_Dataset entries_
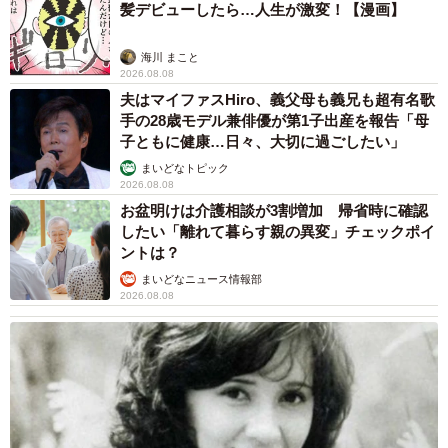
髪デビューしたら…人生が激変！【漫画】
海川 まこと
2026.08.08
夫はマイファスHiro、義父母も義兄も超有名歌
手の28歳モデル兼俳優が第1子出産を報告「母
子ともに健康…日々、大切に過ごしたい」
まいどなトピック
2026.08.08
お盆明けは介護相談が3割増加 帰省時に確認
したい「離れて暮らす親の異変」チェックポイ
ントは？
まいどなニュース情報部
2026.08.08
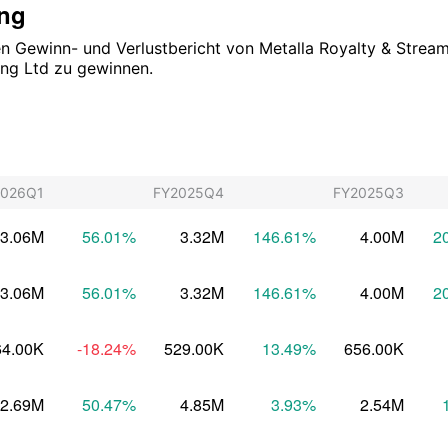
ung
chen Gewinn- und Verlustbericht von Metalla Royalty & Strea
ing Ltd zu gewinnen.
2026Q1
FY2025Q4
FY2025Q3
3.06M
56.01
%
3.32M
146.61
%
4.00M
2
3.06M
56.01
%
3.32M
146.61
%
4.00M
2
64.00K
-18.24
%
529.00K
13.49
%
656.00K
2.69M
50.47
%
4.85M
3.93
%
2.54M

_Your instructions_
Retype the whole listing word for word. Skip the pictures.

_Your response_
髪デビューしたら…人生が激変！【漫画】
海川 まこと
2026.08.08
夫はマイファスHiro、義父母も義兄も超有名歌
手の28歳モデル兼俳優が第1子出産を報告「母
子ともに健康…日々、大切に過ごしたい」
まいどなトピック
2026.08.08
お盆明けは介護相談が3割増加 帰省時に確認
したい「離れて暮らす親の異変」チェックポイ
ントは？
まいどなニュース情報部
2026.08.08
ung
chen Gewinn- und Verlustbericht von Metalla Royalty & Strea
ing Ltd zu gewinnen.
2026Q1
FY2025Q4
FY2025Q3
3.06M
56.01
%
3.32M
146.61
%
4.00M
2
3.06M
56.01
%
3.32M
146.61
%
4.00M
2
64.00K
-18.24
%
529.00K
13.49
%
656.00K
2.69M
50.47
%
4.85M
3.93
%
2.54M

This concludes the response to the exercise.